If you read my previous (password-protected) post, you know the details about my current predicament. I am on forced unpaid leave due to the government shutdown (and there are some frustrating details involved in my case) and I am trying to be my always positive self in dealing with my situation. While it sucks, I am trying to look at the silver linings:
I don’t have to get up at the crack of dawn tomorrow – yay! I can stay home in my pajamas and drink coffee all day if I want. I could finally read more books, or watch some episodes of the (three) TV series that I have been simultaneously watching on Netflix (and which I have to seriously catch up on). Heck, I could even get a head start on my Christmas card crafting. Also, have I mentioned that I have yet to miss any of the post-season Red Sox games, because I have been home in the afternoon. When does that ever happen?

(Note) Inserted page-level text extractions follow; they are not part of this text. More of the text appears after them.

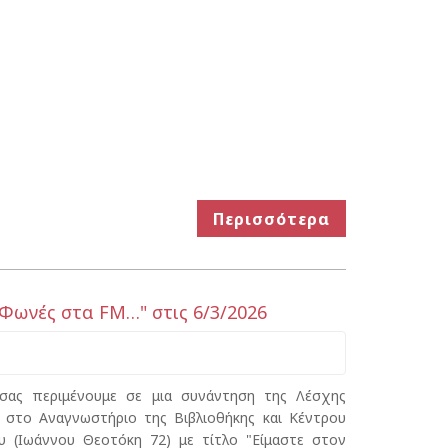
Περισσότερα
Φωνές στα FM…" στις 6/3/2026
 σας περιμένουμε σε μια συνάντηση της Λέσχης
στο Αναγνωστήριο της Βιβλιοθήκης και Κέντρου
υ (Ιωάννου Θεοτόκη 72) με τίτλο "Είμαστε στον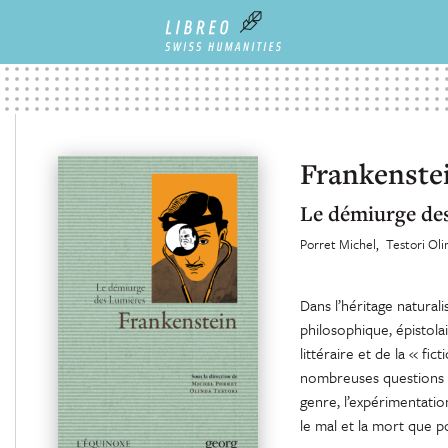
Frankenste
Le démiurge de
Porret Michel
Testori Oli
Dans l’héritage natural
philosophique, épistola
littéraire et de la « fi
nombreuses questions sur
genre, l’expérimentation,
le mal et la mort que p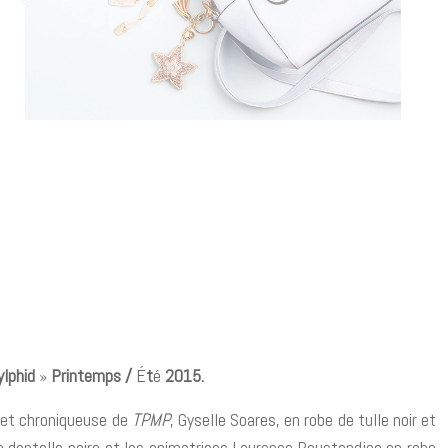
lphid
»
Printemps /
É
t
é
2015.
e et chroniqueuse de
TPMP
, Gyselle Soares, en robe de tulle noir et
de dentelle noire et les animatrices Laurence Roustandjee en robe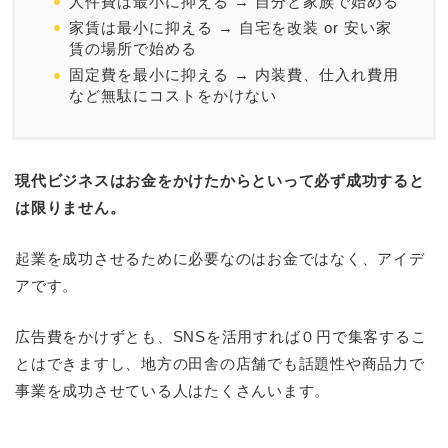
人件費は最小に抑える → 自分と家族で始める
家賃は最小に抑える → 自宅を改装 or 安い家
賃の場所で始める
固定費を最小に抑える → 内装費、仕入れ費用
など無駄にコストをかけない
現代ビジネスはお金をかけたからといって必ず成功すると
は限りません。
起業を成功させるために必要なのはお金ではなく、アイデ
アです。
広告費をかけずとも、SNSを活用すれば０円で集客するこ
とはできますし、地方の田舎の店舗でも話題性や商品力で
事業を成功させている人はたくさんいます。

It must seem as if I have time to do ALL THE THINGS that I usually complain about not having enough time for. People keep telling me that I should make the best of it, enjoy the time off – except, it’s not that easy. I know they mean well, but it’s hard to relax when you’re in limbo. I feel oddly paralyzed by the uncertainty and unfairness of my situation and I simply do not have the peace of mind to enjoy the unexpected time off as much I want to (or maybe even should). What is it about the human psyche that keeps you in a gridlock when things go off track and denies you to at least enjoy the often few, but still noticeable benefits of an otherwise all-around shitty situation?
Have you ever felt that way?
I almost feel like I have less time, because my mind is so preoccupied. Believe me, I am fully aware how utterly ridiculous that sounds when I am spending 8+ hours more at home every day than usual. And it’s quite frustrating to have this extra time and feel like you’re not able to really use it. It’s not that I am not trying to be productive every day. Most days, I am up early (although not early enough for it to be still dark outside, which is nice), I make my coffee and get my day going. I complete chores, clean up, declutter. I have a to do list, because it’s just how I operate and because I need to feel like I accomplished something at the end of the day.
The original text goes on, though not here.